### EXERCISE INSTRUCTIONS
Below are records; please write out exactly the lines from the first line through the line containing "utilizzate a casa", with no pictures.

Collected data
******************************

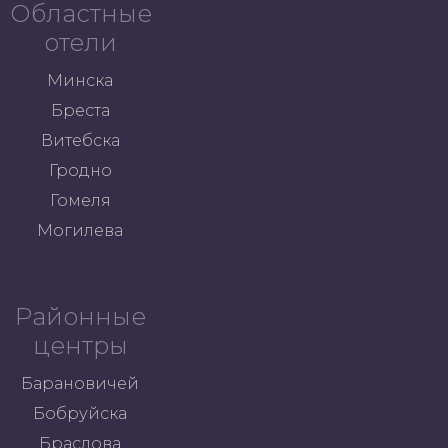
Областные
отели
Минска
Бреста
Витебска
Гродно
Гомеля
Могилева
Районные
центры
Барановичей
Бобруйска
Браслова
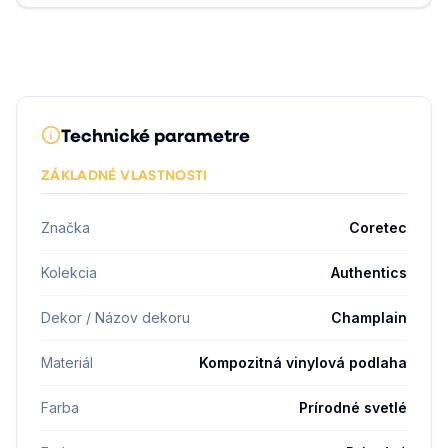
Technické parametre
ZÁKLADNÉ VLASTNOSTI
Značka
Coretec
Kolekcia
Authentics
Dekor / Názov dekoru
Champlain
Materiál
Kompozitná vinylová podlaha
Farba
Prírodné svetlé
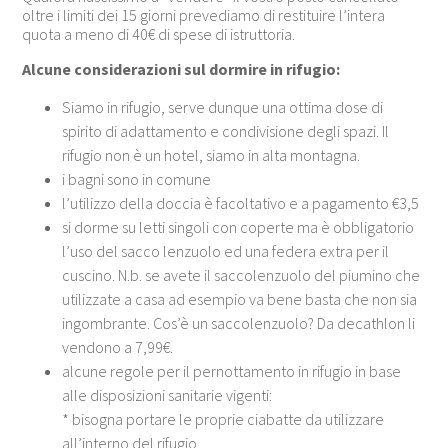
oltre i limiti dei 15 giorni prevediamo di restituire l’intera
quota a meno di 40€ di spese di istruttoria.
Alcune considerazioni sul dormire in rifugio:
Siamo in rifugio, serve dunque una ottima dose di
spirito di adattamento e condivisione degli spazi. Il
rifugio non è un hotel, siamo in alta montagna.
i bagni sono in comune
l’utilizzo della doccia è facoltativo e a pagamento €3,5
si dorme su letti singoli con coperte ma è obbligatorio
l’uso del sacco lenzuolo ed una federa extra per il
cuscino. N.b. se avete il saccolenzuolo del piumino che
utilizzate a casa ad esempio va bene basta che non sia
ingombrante. Cos’è un saccolenzuolo? Da decathlon li
vendono a 7,99€.
alcune regole per il pernottamento in rifugio in base
alle disposizioni sanitarie vigenti:
* bisogna portare le proprie ciabatte da utilizzare
all’interno del rifugio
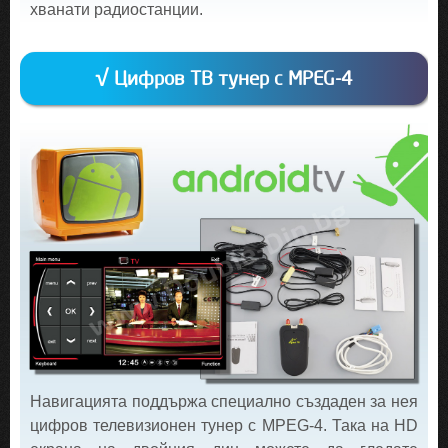
хванати радиостанции.
√ Цифров ТВ тунер с MPEG-4
Навигацията поддържа специално създаден за нея
цифров телевизионен тунер с MPEG-4. Така на HD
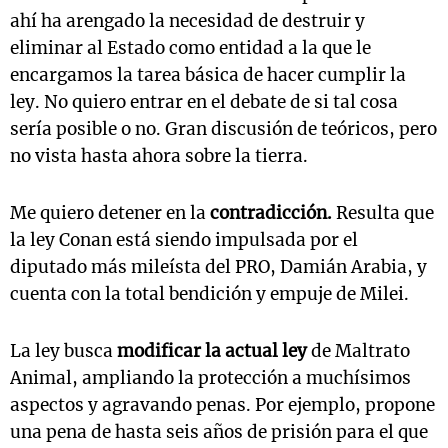
ahí ha arengado la necesidad de destruir y
eliminar al Estado como entidad a la que le
encargamos la tarea básica de hacer cumplir la
ley. No quiero entrar en el debate de si tal cosa
sería posible o no. Gran discusión de teóricos, pero
no vista hasta ahora sobre la tierra.
Me quiero detener en la
contradicción.
Resulta que
la ley Conan está siendo impulsada por el
diputado más mileísta del PRO, Damián Arabia, y
cuenta con la total bendición y empuje de Milei.
La ley busca
modificar la actual ley
de Maltrato
Animal, ampliando la protección a muchísimos
aspectos y agravando penas. Por ejemplo, propone
una pena de hasta seis años de prisión para el que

******************************

### WORKED SOLUTION
Областные
отели
Минска
Бреста
Витебска
Гродно
Гомеля
Могилева
Районные
центры
Барановичей
Бобруйска
Браслова
Technické parametre
ZÁKLADNÉ VLASTNOSTI
Značka
Coretec
Kolekcia
Authentics
Dekor / Názov dekoru
Champlain
Materiál
Kompozitná vinylová podlaha
Farba
Prírodné svetlé
oltre i limiti dei 15 giorni prevediamo di restituire l’intera
quota a meno di 40€ di spese di istruttoria.
Alcune considerazioni sul dormire in rifugio:
Siamo in rifugio, serve dunque una ottima dose di
spirito di adattamento e condivisione degli spazi. Il
rifugio non è un hotel, siamo in alta montagna.
i bagni sono in comune
l’utilizzo della doccia è facoltativo e a pagamento €3,5
si dorme su letti singoli con coperte ma è obbligatorio
l’uso del sacco lenzuolo ed una federa extra per il
cuscino. N.b. se avete il saccolenzuolo del piumino che
utilizzate a casa ad esempio va bene basta che non sia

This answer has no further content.